PROBLEM DESCRIPTION >> Output exactly the lines below, starting with the line that has "nal-music-concert-a-brief-report/1566" and going on through the line that has "ebrated-hanuman-jayanti/1567", both included, and no other lines.

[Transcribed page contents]
☆ ☆ ☆ ☆ ☆ ☆ ☆

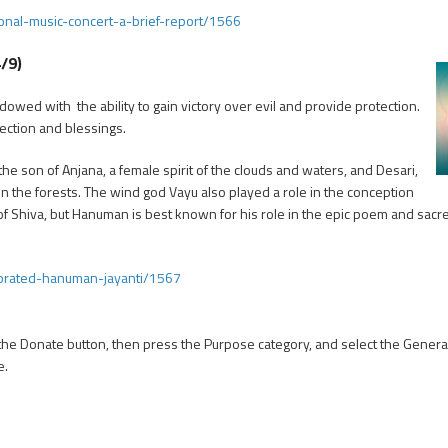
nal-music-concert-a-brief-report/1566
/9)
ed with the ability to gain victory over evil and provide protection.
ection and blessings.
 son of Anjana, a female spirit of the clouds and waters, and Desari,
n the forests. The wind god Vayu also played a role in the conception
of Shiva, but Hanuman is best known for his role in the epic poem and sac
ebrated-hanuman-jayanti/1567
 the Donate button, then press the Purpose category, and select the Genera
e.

☆ ☆ ☆ ☆ ☆ ☆ ☆

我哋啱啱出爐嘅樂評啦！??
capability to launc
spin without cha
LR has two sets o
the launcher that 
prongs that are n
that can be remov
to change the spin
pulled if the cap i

☆ ☆ ☆ ☆ ☆ ☆ ☆

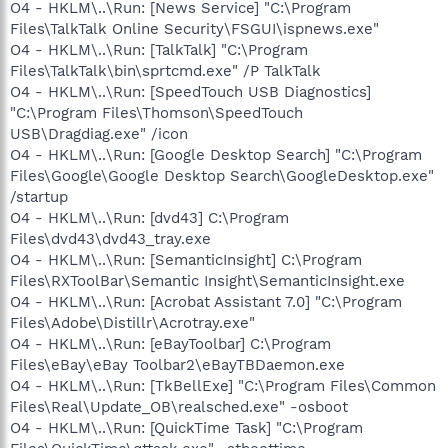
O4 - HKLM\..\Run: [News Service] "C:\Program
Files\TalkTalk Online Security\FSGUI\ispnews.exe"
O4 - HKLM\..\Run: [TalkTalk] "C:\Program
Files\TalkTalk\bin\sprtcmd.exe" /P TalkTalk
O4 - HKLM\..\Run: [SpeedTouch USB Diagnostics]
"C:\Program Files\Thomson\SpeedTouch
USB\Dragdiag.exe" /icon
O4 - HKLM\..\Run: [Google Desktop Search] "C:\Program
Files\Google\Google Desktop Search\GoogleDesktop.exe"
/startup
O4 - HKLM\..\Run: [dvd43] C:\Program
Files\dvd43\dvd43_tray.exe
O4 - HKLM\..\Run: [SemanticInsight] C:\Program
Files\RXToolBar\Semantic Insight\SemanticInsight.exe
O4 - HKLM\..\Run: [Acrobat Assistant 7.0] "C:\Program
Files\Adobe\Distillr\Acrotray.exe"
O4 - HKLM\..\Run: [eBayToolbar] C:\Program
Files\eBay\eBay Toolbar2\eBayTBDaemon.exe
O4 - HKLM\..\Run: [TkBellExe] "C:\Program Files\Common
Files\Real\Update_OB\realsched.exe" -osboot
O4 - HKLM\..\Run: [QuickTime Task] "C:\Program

☆ ☆ ☆ ☆ ☆ ☆ ☆

SOLUTION BELOW >>
nal-music-concert-a-brief-report/1566
/9)
ed with the ability to gain victory over evil and provide protection.
ection and blessings.
 son of Anjana, a female spirit of the clouds and waters, and Desari,
n the forests. The wind god Vayu also played a role in the conception
of Shiva, but Hanuman is best known for his role in the epic poem and sac
ebrated-hanuman-jayanti/1567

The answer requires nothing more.